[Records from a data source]

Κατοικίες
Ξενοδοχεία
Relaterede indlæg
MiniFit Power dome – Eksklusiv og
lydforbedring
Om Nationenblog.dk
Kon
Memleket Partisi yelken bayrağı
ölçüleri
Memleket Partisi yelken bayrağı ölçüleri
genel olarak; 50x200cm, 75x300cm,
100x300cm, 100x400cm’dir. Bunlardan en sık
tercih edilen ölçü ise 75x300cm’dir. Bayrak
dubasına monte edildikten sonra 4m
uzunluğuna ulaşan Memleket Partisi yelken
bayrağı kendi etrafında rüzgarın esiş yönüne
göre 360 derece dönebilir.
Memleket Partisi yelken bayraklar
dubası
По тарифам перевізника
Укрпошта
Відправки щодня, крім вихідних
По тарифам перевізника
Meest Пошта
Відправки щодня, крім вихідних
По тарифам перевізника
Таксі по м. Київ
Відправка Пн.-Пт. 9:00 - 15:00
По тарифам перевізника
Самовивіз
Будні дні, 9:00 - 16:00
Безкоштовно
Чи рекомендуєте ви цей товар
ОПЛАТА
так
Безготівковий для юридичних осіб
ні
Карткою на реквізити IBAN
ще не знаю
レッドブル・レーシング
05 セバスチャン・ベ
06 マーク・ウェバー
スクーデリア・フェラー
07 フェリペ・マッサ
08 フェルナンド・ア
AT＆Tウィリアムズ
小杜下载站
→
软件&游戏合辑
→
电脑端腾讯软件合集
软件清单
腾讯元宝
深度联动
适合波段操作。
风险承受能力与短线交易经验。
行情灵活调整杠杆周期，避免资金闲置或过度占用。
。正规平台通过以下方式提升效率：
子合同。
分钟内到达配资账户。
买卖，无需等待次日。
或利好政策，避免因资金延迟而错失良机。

• Required action:
Give an exact copy of all the data shown above.

• Completed task:
Κατοικίες
Ξενοδοχεία
Relaterede indlæg
MiniFit Power dome – Eksklusiv og
lydforbedring
Om Nationenblog.dk
Kon
Memleket Partisi yelken bayrağı
ölçüleri
Memleket Partisi yelken bayrağı ölçüleri
genel olarak; 50x200cm, 75x300cm,
100x300cm, 100x400cm’dir. Bunlardan en sık
tercih edilen ölçü ise 75x300cm’dir. Bayrak
dubasına monte edildikten sonra 4m
uzunluğuna ulaşan Memleket Partisi yelken
bayrağı kendi etrafında rüzgarın esiş yönüne
göre 360 derece dönebilir.
Memleket Partisi yelken bayraklar
dubası
По тарифам перевізника
Укрпошта
Відправки щодня, крім вихідних
По тарифам перевізника
Meest Пошта
Відправки щодня, крім вихідних
По тарифам перевізника
Таксі по м. Київ
Відправка Пн.-Пт. 9:00 - 15:00
По тарифам перевізника
Самовивіз
Будні дні, 9:00 - 16:00
Безкоштовно
Чи рекомендуєте ви цей товар
ОПЛАТА
так
Безготівковий для юридичних осіб
ні
Карткою на реквізити IBAN
ще не знаю
レッドブル・レーシング
05 セバスチャン・ベ
06 マーク・ウェバー
スクーデリア・フェラー
07 フェリペ・マッサ
08 フェルナンド・ア
AT＆Tウィリアムズ
小杜下载站
→
软件&游戏合辑
→
电脑端腾讯软件合集
软件清单
腾讯元宝
深度联动
适合波段操作。
风险承受能力与短线交易经验。
行情灵活调整杠杆周期，避免资金闲置或过度占用。
。正规平台通过以下方式提升效率：
子合同。
分钟内到达配资账户。
买卖，无需等待次日。
或利好政策，避免因资金延迟而错失良机。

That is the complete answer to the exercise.